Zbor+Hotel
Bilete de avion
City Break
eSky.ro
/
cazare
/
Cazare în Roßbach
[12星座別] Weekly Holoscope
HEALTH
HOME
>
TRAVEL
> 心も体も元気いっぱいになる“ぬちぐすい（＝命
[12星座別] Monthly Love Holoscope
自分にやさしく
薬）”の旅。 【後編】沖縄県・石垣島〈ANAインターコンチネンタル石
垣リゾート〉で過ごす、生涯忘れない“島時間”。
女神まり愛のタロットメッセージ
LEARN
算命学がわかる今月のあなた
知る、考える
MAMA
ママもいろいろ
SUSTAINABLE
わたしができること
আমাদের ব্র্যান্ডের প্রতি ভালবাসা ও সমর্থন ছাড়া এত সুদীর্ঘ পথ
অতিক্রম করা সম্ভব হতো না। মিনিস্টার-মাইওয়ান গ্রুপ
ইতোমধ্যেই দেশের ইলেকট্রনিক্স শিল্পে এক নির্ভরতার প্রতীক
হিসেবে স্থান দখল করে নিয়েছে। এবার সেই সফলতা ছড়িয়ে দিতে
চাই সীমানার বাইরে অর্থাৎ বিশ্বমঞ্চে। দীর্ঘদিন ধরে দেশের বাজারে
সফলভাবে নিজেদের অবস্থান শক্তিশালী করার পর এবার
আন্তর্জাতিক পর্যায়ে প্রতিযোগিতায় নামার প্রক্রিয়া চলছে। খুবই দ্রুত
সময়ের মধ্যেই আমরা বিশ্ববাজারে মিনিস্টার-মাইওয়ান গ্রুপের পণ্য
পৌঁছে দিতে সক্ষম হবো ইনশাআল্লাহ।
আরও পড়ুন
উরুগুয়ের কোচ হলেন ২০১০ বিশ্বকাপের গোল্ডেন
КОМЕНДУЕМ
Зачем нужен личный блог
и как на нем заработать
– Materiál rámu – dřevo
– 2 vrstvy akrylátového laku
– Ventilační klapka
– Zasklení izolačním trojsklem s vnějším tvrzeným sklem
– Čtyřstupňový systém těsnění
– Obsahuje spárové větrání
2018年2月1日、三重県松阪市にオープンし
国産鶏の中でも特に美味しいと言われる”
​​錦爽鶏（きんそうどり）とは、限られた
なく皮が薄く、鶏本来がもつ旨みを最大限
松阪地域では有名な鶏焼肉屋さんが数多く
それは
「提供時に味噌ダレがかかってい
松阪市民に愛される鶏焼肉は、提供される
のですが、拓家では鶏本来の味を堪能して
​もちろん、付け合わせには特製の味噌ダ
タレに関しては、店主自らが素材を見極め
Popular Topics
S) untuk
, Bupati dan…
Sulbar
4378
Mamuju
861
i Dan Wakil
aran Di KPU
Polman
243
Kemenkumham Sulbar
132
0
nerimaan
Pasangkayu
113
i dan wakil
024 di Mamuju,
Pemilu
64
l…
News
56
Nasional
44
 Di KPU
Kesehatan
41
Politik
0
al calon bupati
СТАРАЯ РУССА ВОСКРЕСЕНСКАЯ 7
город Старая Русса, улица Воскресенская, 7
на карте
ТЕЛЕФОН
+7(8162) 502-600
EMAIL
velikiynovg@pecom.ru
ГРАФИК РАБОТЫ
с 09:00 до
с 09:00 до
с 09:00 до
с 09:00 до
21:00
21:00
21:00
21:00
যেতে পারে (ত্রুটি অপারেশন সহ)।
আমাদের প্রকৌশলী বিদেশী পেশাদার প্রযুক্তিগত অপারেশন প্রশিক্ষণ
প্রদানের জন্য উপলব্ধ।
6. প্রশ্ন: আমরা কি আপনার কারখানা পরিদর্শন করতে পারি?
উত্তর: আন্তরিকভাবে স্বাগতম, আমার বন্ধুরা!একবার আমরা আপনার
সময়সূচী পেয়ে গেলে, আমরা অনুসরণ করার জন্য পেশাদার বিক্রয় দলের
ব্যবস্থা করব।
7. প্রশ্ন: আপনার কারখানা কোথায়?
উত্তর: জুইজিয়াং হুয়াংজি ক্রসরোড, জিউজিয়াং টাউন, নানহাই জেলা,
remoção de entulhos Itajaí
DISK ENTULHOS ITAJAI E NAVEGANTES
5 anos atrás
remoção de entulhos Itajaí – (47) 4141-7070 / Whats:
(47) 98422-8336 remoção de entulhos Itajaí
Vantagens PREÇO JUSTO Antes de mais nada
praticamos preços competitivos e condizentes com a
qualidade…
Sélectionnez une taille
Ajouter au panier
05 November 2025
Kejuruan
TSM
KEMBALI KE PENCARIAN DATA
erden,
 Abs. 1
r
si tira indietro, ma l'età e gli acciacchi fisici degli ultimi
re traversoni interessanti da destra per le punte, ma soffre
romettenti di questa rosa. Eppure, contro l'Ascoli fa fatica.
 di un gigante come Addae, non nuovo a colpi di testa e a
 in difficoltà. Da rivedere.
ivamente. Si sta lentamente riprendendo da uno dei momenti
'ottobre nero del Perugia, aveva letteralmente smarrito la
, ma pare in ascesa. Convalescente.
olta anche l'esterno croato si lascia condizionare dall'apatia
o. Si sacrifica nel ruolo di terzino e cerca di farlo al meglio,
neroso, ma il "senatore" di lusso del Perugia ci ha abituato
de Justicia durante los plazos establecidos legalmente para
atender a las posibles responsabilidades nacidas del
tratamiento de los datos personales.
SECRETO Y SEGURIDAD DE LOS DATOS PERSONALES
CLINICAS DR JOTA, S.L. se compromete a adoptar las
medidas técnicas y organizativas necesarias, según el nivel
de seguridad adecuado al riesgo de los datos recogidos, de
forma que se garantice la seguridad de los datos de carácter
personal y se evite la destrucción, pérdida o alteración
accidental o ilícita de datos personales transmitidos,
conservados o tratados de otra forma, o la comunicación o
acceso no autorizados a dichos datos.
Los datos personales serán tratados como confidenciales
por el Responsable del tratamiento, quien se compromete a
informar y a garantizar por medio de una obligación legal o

◇ ◇ ◇ ◇

## Your instructions
Each line above from the one with "di un gigante" up to and including the one with "tratamiento de los datos personales." must be set down exactly, and no line outside that span may appear.

## Reply
 di un gigante come Addae, non nuovo a colpi di testa e a
 in difficoltà. Da rivedere.
ivamente. Si sta lentamente riprendendo da uno dei momenti
'ottobre nero del Perugia, aveva letteralmente smarrito la
, ma pare in ascesa. Convalescente.
olta anche l'esterno croato si lascia condizionare dall'apatia
o. Si sacrifica nel ruolo di terzino e cerca di farlo al meglio,
neroso, ma il "senatore" di lusso del Perugia ci ha abituato
de Justicia durante los plazos establecidos legalmente para
atender a las posibles responsabilidades nacidas del
tratamiento de los datos personales.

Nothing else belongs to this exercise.